Amid all the market doom and gloom, the world’s largest gold fund is quietly celebrating another major milestone: SPDR Gold Shares, an exchange-traded fund backed by physical bullion, has recently surpassed $50 billion in assets.
Driven by concerns over the euro zone sovereign debt crisis and a double-dip recession, investors have plowed $5.4 billion of net cash into the fund during the first five months. At the same time, gold prices have continued to set records – gaining 13.4% so far this year – helping boost the fund’s size.
As of Monday’s close, the fund – boasts total assets under management of $53.3 billion.
The fund – known as GLD because of its ticker symbol – now hoards a total of 1,316.18 metric tons of gold and rivals most of the world’s central banks. If GLD were a central bank, it would rank fifth – just below France and above China.

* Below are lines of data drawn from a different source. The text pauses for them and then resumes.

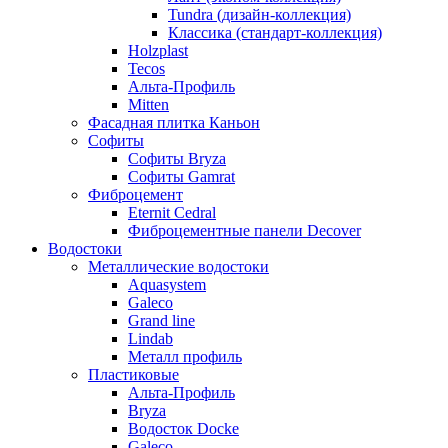
Tundra (дизайн-коллекция)
Классика (стандарт-коллекция)
Holzplast
Tecos
Альта-Профиль
Mitten
Фасадная плитка Каньон
Софиты
Софиты Bryza
Софиты Gamrat
Фиброцемент
Eternit Cedral
Фиброцементные панели Decover
Водостоки
Металлические водостоки
Aquasystem
Galeco
Grand line
Lindab
Металл профиль
Пластиковые
Альта-Профиль
Bryza
Водосток Docke
Galeco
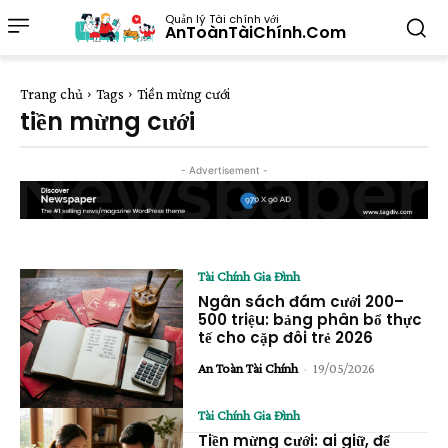
Quản lý Tài chính với
AnToànTàiChính.Com
Trang chủ
Tags
Tiền mừng cưới
tiền mừng cưới
- Advertisement -
Tài Chính Gia Đình
Ngân sách đám cưới 200–
500 triệu: bảng phân bổ thực
tế cho cặp đôi trẻ 2026
An Toàn Tài Chính
-
19/05/2026
Tài Chính Gia Đình
Tiền mừng cưới: ai giữ, để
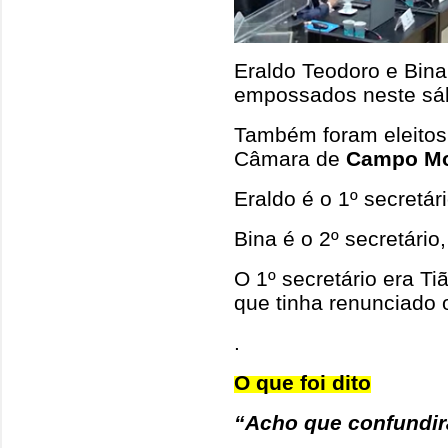
Eraldo Teodoro e Bina
empossados neste sá
Também foram eleitos
Câmara de
Campo Mo
Eraldo é o 1º secretár
Bina é o 2º secretário,
O 1º secretário era Ti
que tinha renunciado o
.
O que foi dito
“Acho que confundir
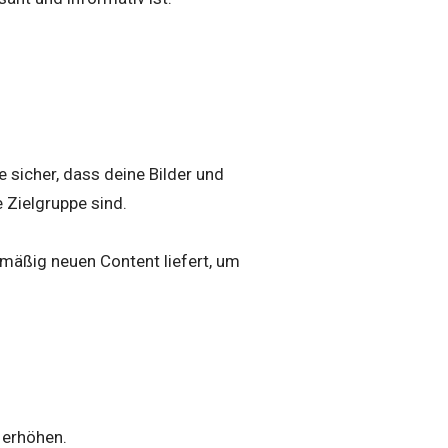
e sicher, dass deine Bilder und
 Zielgruppe sind.
lmäßig neuen Content liefert, um
 erhöhen.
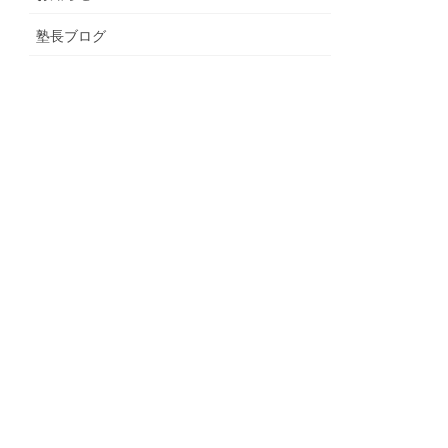
塾長ブログ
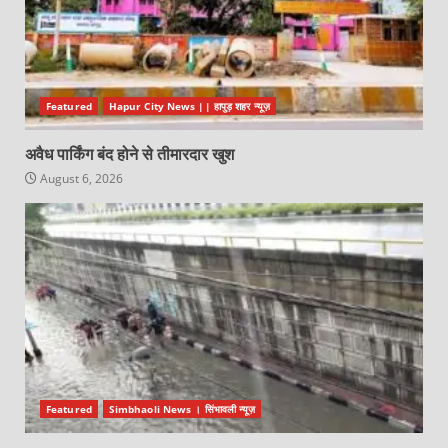
Featured
Hapur City News || हापुड़ शहर न्यूज़
अवैध पार्किंग बंद होने से तीमारदार खुश
August 6, 2026
Featured
Simbhaoli News । सिंभावली न्यूज़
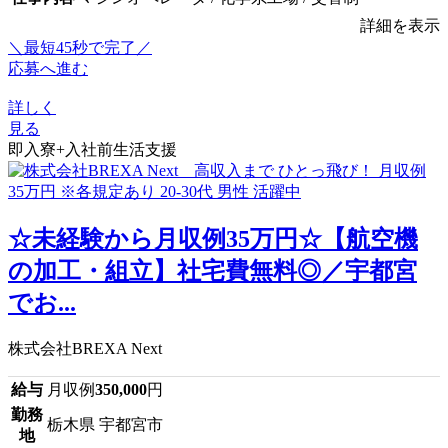
詳細を表示
＼最短45秒で完了／
応募へ進む
詳しく
見る
即入寮+入社前生活支援
☆未経験から月収例35万円☆【航空機
の加工・組立】社宅費無料◎／宇都宮
でお...
株式会社BREXA Next
給与
月収例
350,000
円
勤務
栃木県 宇都宮市
地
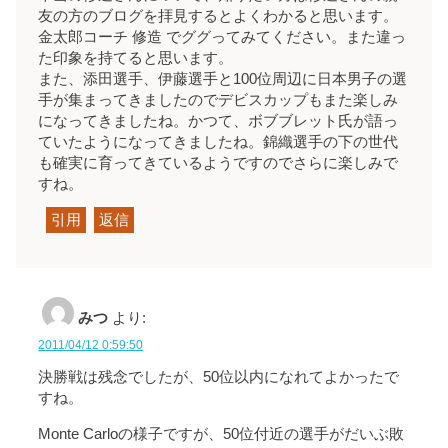
友の方のブログを拝見するとよくわかると思います。
金太郎コーチ 修造 でググってみてください。また違っ
た印象を持てると思います。
また、添田選手、伊藤選手と100位周辺に日本男子の選
手が集まってきましたのでデビスカップもまた楽しみ
になってきましたね。かつて、ボブブレット氏が語っ
ていたようになってきましたね。錦織選手の下の世代
も確実に育ってきているようですのでさらに楽しみで
すね。
引用
返信
みつ
より:
2011/04/12 0:59:50
決勝戦は残念でしたが、50位以内になれてよかったで
すね。
Monte Carloの様子ですが、50位付近の選手がだいぶ敗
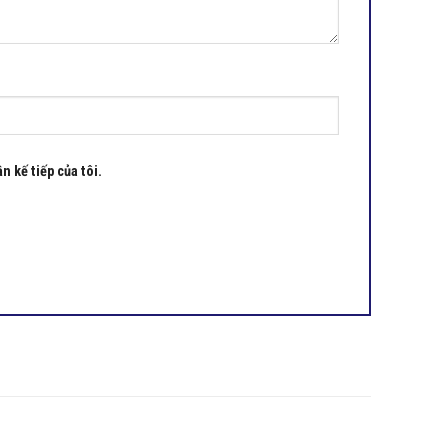
n kế tiếp của tôi.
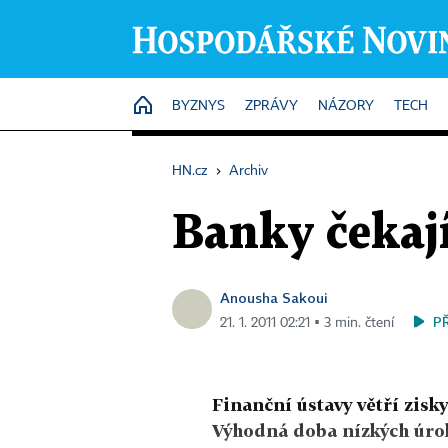
HOME
BYZNYS
ZPRÁVY
NÁZORY
TECH
HN.cz
›
Archiv
Banky čekají
Anousha Sakoui
P
21. 1. 2011 02:21 ▪ 3 min. čtení
Finanční ústavy větří zisky
Výhodná doba nízkých úrok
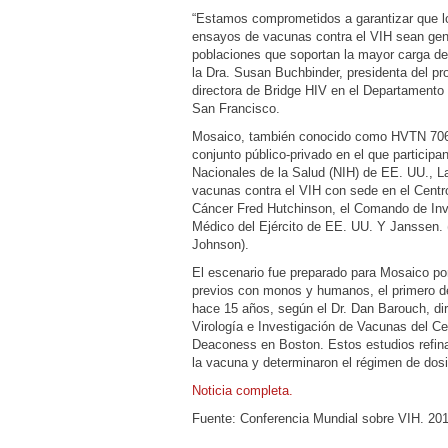
“Estamos comprometidos a garantizar que lo
ensayos de vacunas contra el VIH sean gene
poblaciones que soportan la mayor carga de 
la Dra. Susan Buchbinder, presidenta del pr
directora de Bridge HIV en el Departamento
San Francisco.
Mosaico, también conocido como HVTN 706
conjunto público-privado en el que participan
Nacionales de la Salud (NIH) de EE. UU., 
vacunas contra el VIH con sede en el Centro
Cáncer Fred Hutchinson, el Comando de Inve
Médico del Ejército de EE. UU. Y Janssen.
Johnson).
El escenario fue preparado para Mosaico po
previos con monos y humanos, el primero 
hace 15 años, según el Dr. Dan Barouch, dir
Virología e Investigación de Vacunas del Ce
Deaconess en Boston.
Estos estudios refin
la vacuna y determinaron el régimen de dosi
Noticia completa.
Fuente: Conferencia Mundial sobre VIH. 20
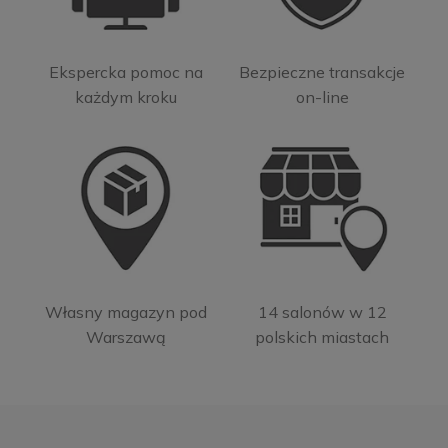
Ekspercka pomoc na
Bezpieczne transakcje
każdym kroku
on-line
Własny magazyn pod
14 salonów w 12
Warszawą
polskich miastach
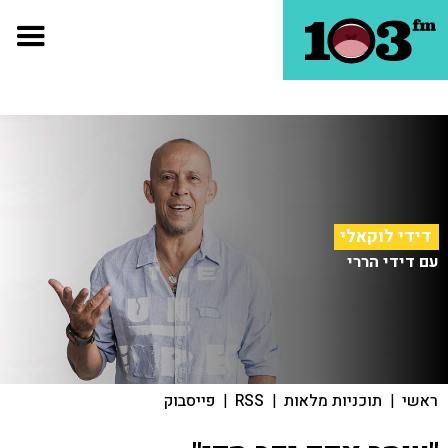
דידי לוקאלי
עם דידי הררי
ראשי
|
תוכניות מלאות
|
RSS
|
פייסבוק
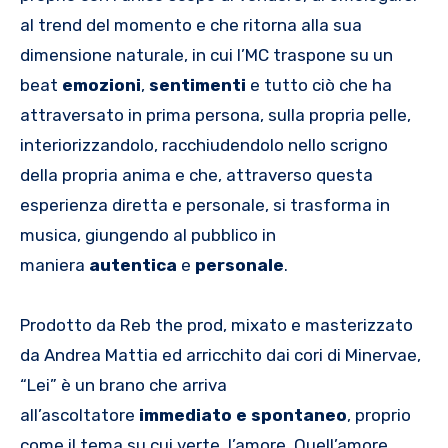
al trend del momento e che ritorna alla sua
dimensione naturale, in cui l’MC traspone su un
beat
emozioni
,
sentimenti
e tutto ciò che ha
attraversato in prima persona, sulla propria pelle,
interiorizzandolo, racchiudendolo nello scrigno
della propria anima e che, attraverso questa
esperienza diretta e personale, si trasforma in
musica, giungendo al pubblico in
maniera
autentica
e
personale
.
Prodotto da Reb the prod, mixato e masterizzato
da Andrea Mattia ed arricchito dai cori di Minervae,
“Lei” è un brano che arriva
all’ascoltatore
immediato e spontaneo
, proprio
come il tema su cui verte, l’amore. Quell’amore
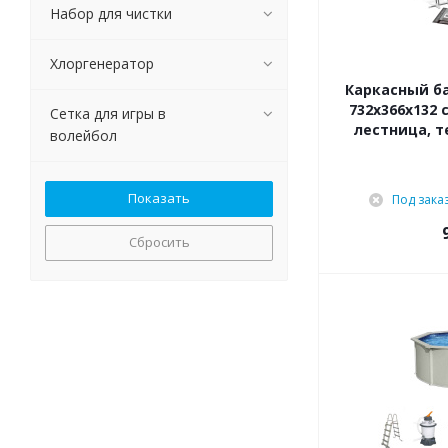
Набор для чистки
Хлоргенератор
Каркасный ба
732x366x132 
Сетка для игры в
лестница, т
волейбол
Под зака
Сбросить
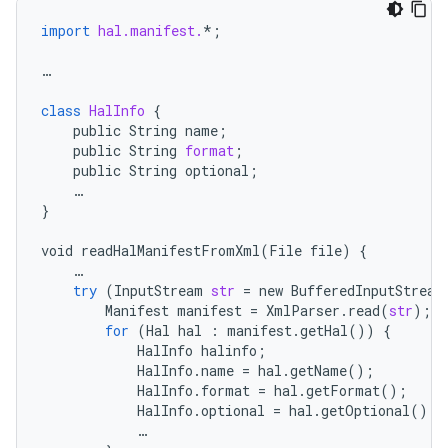
import
hal.manifest.
*
;
…
class
HalInfo
{
public
String
name
;
public
String
format
;
public
String
optional
;
…
}
void
readHalManifestFromXml
(
File
file
)
{
…
try
(
InputStream
str
=
new
BufferedInputStream
Manifest
manifest
=
XmlParser
.
read
(
str
);
for
(
Hal
hal
:
manifest
.
getHal
())
{
HalInfo
halinfo
;
HalInfo
.
name
=
hal
.
getName
();
HalInfo
.
format
=
hal
.
getFormat
();
HalInfo
.
optional
=
hal
.
getOptional
();
…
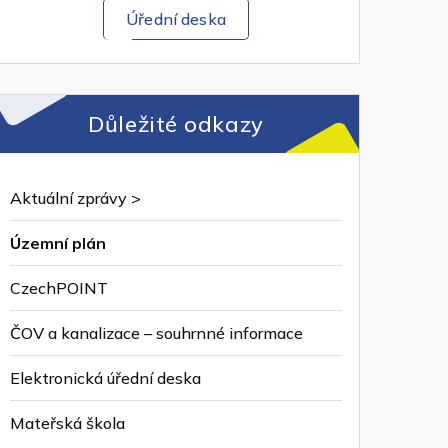
Úřední deska
Důležité odkazy
Aktuální zprávy >
Územní plán
CzechPOINT
ČOV a kanalizace – souhrnné informace
Elektronická úřední deska
Mateřská škola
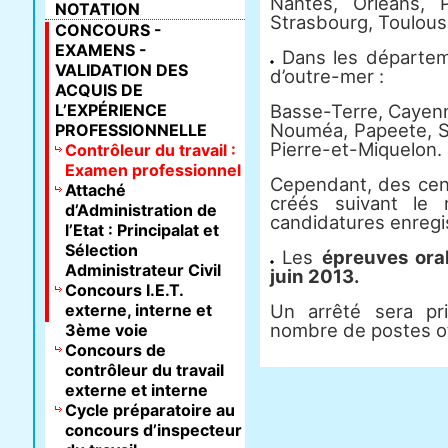
Nantes, Orléans, P
NOTATION
Strasbourg, Toulous
CONCOURS -
EXAMENS -
Dans les départemen
VALIDATION DES
d’outre-mer :
ACQUIS DE
L’EXPÉRIENCE
Basse-Terre, Cayen
Nouméa, Papeete, Sa
PROFESSIONNELLE
Pierre-et-Miquelon.
Contrôleur du travail :
Examen professionnel
Cependant, des cen
Attaché
créés suivant le 
d’Administration de
candidatures enregi
l’Etat : Principalat et
Sélection
Les
épreuves ora
Administrateur Civil
juin 2013.
Concours I.E.T.
externe, interne et
Un arrêté sera pri
nombre de postes of
3ème voie
Concours de
contrôleur du travail
externe et interne
Cycle préparatoire au
concours d’inspecteur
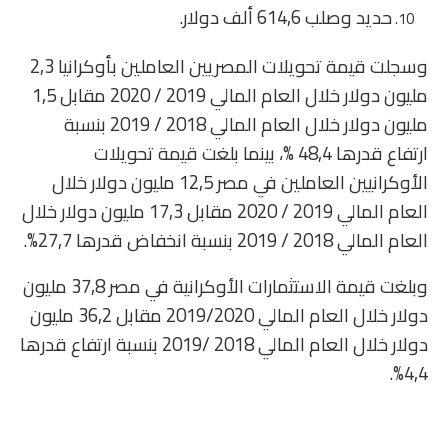
حديد وصلب 614,6 ألف دولار.
وسجلت قيمة تحويلات المصريين العاملين بأوكرانيا 2,3
مليون دولار خلال العام المالي 2019 / 2020 مقابل 1,5
مليون دولار خلال العام المالي 2018 / 2019 بنسبة
ارتفاع قدرها 48,4 %، بينما بلغت قيمة تحويلات
الأوكرانيين العاملين في مصر 12,5 مليون دولار خلال
العام المالي 2019 / 2020 مقابل 17,3 مليون دولار خلال
العام المالي 2018 / 2019 بنسبة انخفاض قدرها 27,7%.
وبلغت قيمة الاستثمارات الأوكرانية في مصر 37,8 مليون
دولار خلال العام المالي 2019/2020 مقابل 36,2 مليون
دولار خلال العام المالي 2018 /2019 بنسبة ارتفاع قدرها
4,4%.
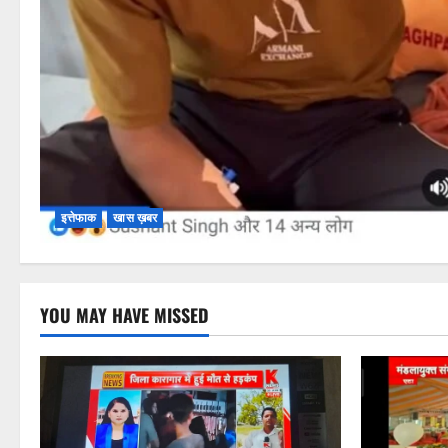
इत्तेफाक
खास ख़बर
YOU MAY HAVE MISSED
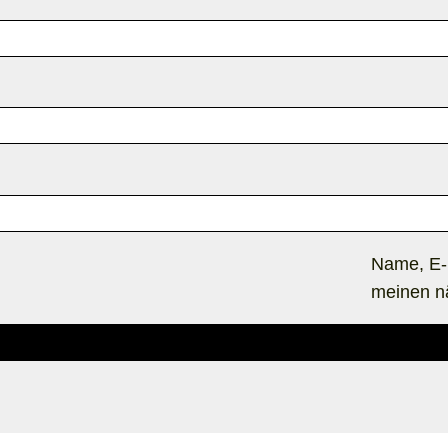
Name, E-
meinen n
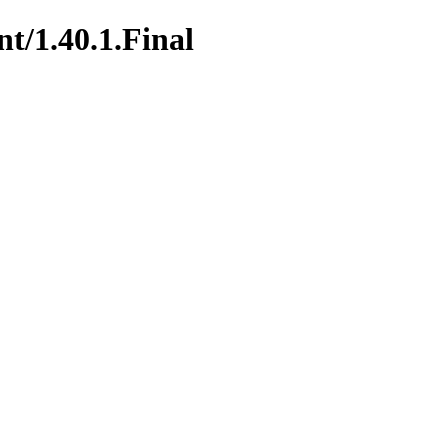
t/1.40.1.Final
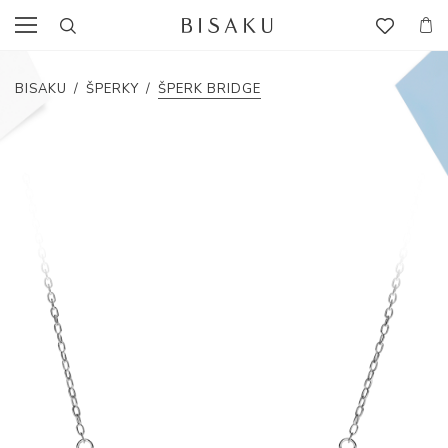
BISAKU
/
ŠPERKY
/
ŠPERK BRIDGE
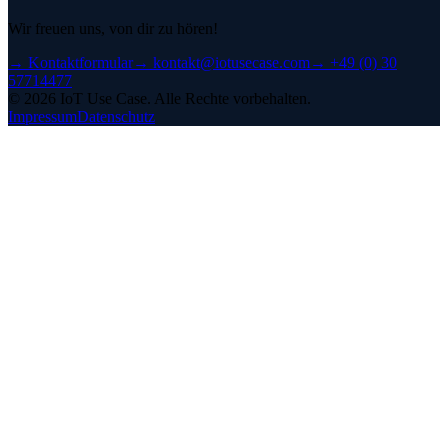
Wir freuen uns, von dir zu hören!
→
Kontaktformular
→
kontakt@iotusecase.com
→
+49 (0) 30
57714477
©
2026
IoT Use Case.
Alle Rechte vorbehalten.
Impressum
Datenschutz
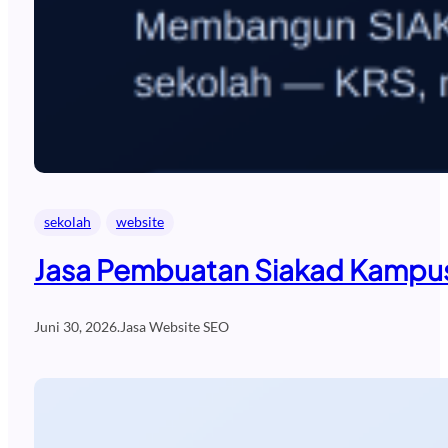
sekolah
website
Jasa Pembuatan Siakad Kampus
Juni 30, 2026
.
Jasa Website SEO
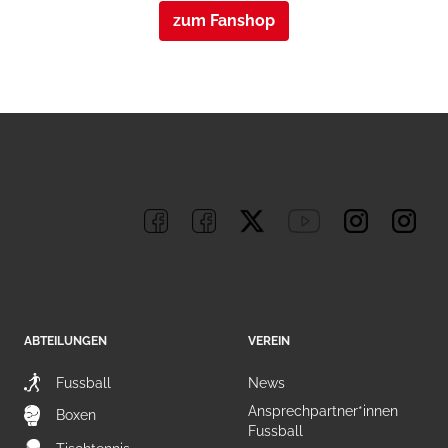
zum Fanshop
ABTEILUNGEN
VEREIN
Fussball
News
Ansprechpartner*innen
Boxen
Fussball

Gold’s safe-haven trait was in evidence again on Tuesday, as stocks were hammered globally and commodity markets were mostly a sea of red. Gold futures for July delivery eked out a gain of $3.8, or 0.3%, to settle at $1,242 per troy ounce at the Comex division of the Nymex.
Now, investors are holding their breath to see whether the gold fund can pass out the $75.6 billion SPDR S&P 500 to become the world’s largest ETF. The gap between the two ETFs – both run by State Street Corp. — has contracted sharply this year from $44.7 billion to $21.3 billion as gold prices have gained and stocks faltered.